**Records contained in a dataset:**
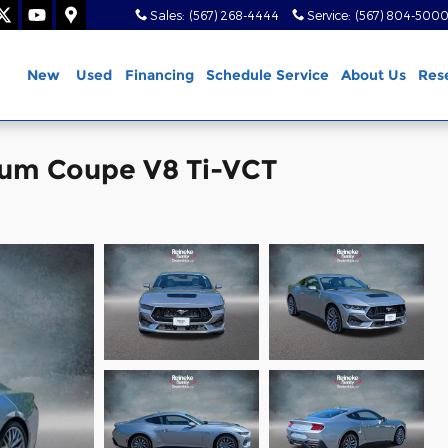
Sales
:
(567) 268-4444
Service
:
(567) 804-500
ome
New
Used
Financing
Schedule Service
About Us
Res
ium Coupe V8 Ti-VCT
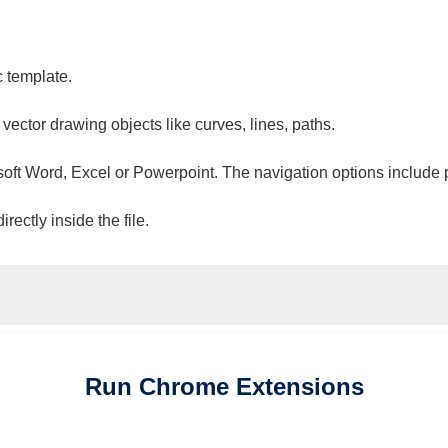
c template.
 vector drawing objects like curves, lines, paths.
osoft Word, Excel or Powerpoint. The navigation options include 
ectly inside the file.
Run
Chrome
Extensions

**Task description:** Exclude images and repeat all entries exactly.

**Your solution:**
Sales
:
(567) 268-4444
Service
:
(567) 804-500
ome
New
Used
Financing
Schedule Service
About Us
Res
ium Coupe V8 Ti-VCT
c template.
 vector drawing objects like curves, lines, paths.
osoft Word, Excel or Powerpoint. The navigation options include 
ectly inside the file.
Run
Chrome
Extensions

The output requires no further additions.